**DATA:**
━━━━━━━━━━
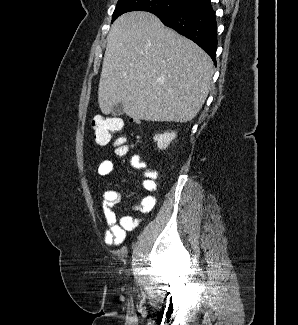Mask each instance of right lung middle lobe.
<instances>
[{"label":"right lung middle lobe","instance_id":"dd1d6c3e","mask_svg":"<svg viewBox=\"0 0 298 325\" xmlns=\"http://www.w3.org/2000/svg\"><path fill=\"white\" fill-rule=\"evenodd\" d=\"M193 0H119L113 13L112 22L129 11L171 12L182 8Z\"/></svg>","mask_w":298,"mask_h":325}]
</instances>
━━━━━━━━━━
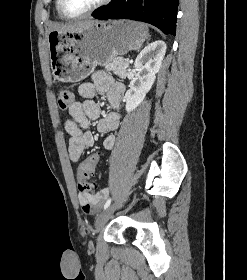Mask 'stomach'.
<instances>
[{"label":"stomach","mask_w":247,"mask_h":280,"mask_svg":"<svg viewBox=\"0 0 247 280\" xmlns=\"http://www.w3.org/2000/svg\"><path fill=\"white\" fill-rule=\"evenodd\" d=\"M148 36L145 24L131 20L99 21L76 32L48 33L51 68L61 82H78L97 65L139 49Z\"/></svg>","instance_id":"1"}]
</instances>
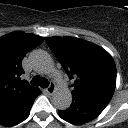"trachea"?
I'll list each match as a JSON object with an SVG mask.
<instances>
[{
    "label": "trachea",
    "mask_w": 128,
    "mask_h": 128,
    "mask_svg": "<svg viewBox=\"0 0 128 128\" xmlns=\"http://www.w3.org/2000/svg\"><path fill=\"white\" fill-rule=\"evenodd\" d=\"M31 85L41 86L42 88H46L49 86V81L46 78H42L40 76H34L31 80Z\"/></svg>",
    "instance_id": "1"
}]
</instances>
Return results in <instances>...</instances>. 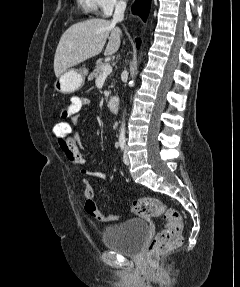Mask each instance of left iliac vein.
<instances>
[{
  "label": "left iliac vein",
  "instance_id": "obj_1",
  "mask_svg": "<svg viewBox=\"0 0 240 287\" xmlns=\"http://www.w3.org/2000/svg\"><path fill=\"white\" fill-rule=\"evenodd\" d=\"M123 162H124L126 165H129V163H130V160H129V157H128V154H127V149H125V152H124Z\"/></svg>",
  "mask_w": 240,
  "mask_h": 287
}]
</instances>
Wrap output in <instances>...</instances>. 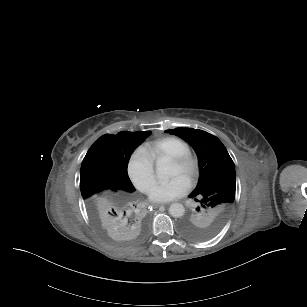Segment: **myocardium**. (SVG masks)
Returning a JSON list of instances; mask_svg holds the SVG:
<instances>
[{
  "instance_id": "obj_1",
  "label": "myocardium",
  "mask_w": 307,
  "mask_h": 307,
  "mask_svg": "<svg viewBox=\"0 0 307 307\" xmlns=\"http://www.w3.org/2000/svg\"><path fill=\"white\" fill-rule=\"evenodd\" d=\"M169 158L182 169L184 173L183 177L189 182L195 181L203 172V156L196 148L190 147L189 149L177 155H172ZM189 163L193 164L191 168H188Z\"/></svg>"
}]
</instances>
━━━━━━━━━━
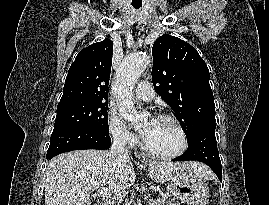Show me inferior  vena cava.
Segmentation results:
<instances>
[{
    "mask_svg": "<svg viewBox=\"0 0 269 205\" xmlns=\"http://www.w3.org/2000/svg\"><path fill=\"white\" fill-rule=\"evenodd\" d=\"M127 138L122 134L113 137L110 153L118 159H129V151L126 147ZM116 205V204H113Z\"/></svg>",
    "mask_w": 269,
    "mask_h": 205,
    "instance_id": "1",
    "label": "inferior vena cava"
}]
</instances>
━━━━━━━━━━
Which lines of the data include the word "list"? Copy each one.

**SOLUTION FOR THIS PROBLEM:**
I'll list each match as a JSON object with an SVG mask.
Returning a JSON list of instances; mask_svg holds the SVG:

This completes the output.